Het Hof van Beroep te Brussel heeft dit bevestigd in twee arresten waarin de belastbare oppervlakte ter discussie stond.
Samenvatting
Splitsing kadastraal perceel na inwerkingtreding RUP heeft geen impact
Belastingplichtige meent dat de planbatenheffing verkeerd werd berekend omdat er sprake zou zijn van 2 percelen ingevolge een opsplitsing i.p.v. één kadastraal perceel dat de basis vormde voor de heffing.
Het Hof stelt vast dat het RUP in werking is getreden op 21/02/2012, zodat moet nagegaan worden wat de situatie is op deze datum van het perceel dat ingevolge de inwerkingtreding een bestemmingswijziging ondergaat.
In de artikelen 2.6.4, 2.6.8, 2.6.10 en 2.6.11 VCRO wordt telkens verwezen naar ‘het perceel’ waarbij artikel 2.6.10, §1 VCRO uitdrukkelijk verwijst naar de kadastrale gegevens.
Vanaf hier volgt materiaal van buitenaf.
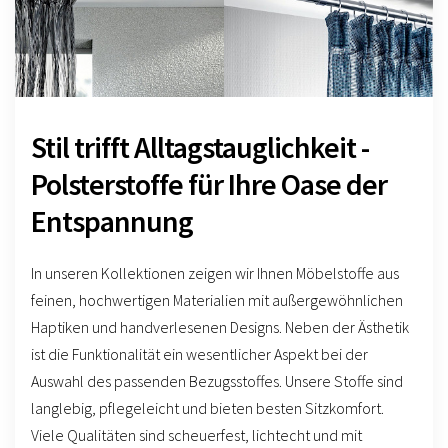
Stil trifft Alltagstauglichkeit -
Polsterstoffe für Ihre Oase der
Entspannung
In unseren Kollektionen zeigen wir Ihnen Möbelstoffe aus
feinen, hochwertigen Materialien mit außergewöhnlichen
Haptiken und handverlesenen Designs. Neben der Ästhetik
ist die Funktionalität ein wesentlicher Aspekt bei der
Auswahl des passenden Bezugsstoffes. Unsere Stoffe sind
langlebig, pflegeleicht und bieten besten Sitzkomfort.
Viele Qualitäten sind scheuerfest, lichtecht und mit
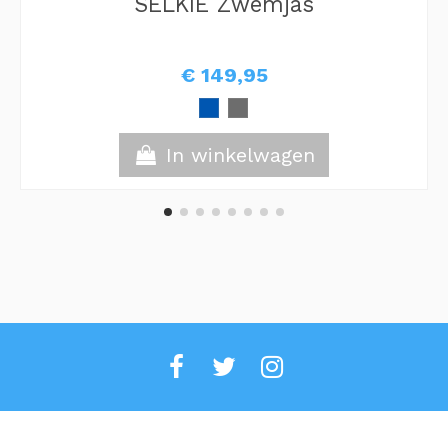
SELKIE Zwemjas
€ 149,95
In winkelwagen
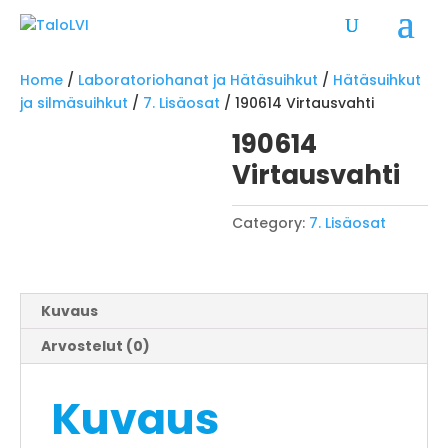
Home
/
Laboratoriohanat ja Hätäsuihkut
/
Hätäsuihkut
ja silmäsuihkut
/
7. Lisäosat
/ 190614 Virtausvahti
190614
Virtausvahti
Category:
7. Lisäosat
Kuvaus
Arvostelut (0)
Kuvaus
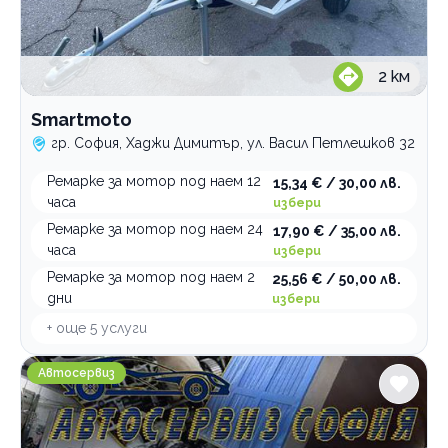
2
км
Smartmoto
гр. София, Хаджи Димитър, ул. Васил Петлешков 32
Ремарке за мотор под наем 12
15,34 € / 30,00 лв.
часа
избери
Ремарке за мотор под наем 24
17,90 € / 35,00 лв.
часа
избери
Ремарке за мотор под наем 2
25,56 € / 50,00 лв.
дни
избери
+ още
5
услуги
Автосервиз НОВА КАРС
Автосервиз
Hieruit volgt dat voor de bepaling van het belastbaar voorwerp (= het perceel) dient gekeken te worden naar de kadastrale gegevens.
Op datum van inwerkingtreding van het RUP was het belaste perceel bij het kadaster gekend als één geheel. Ingevolge de artikelen 471 en 472 WIB wordt het kadastraal inkomen vastgesteld per kadastraal perceel en deze vaststelling, en de betwisting ervan, is onderworpen aan een bijzondere fiscale procedure (art. 494 ev. WIB). Eens deze gegevens zijn vastgesteld door de administratie van het kadaster zijn deze definitief (art. 497 WIB). Ingevolge artikel 2.6.18 VCRO zijn de bepalingen van het WIB onverkort van toepassing op de planbatenheffing.
Nu de opdeling in twee percelen werd vastgesteld met ingang van 01/09/2012, dus na inwerkingtreding van het PRUP, en deze op beslissing van het kadaster niet werd betwist door belastingplichtige is de opdeling niet relevant.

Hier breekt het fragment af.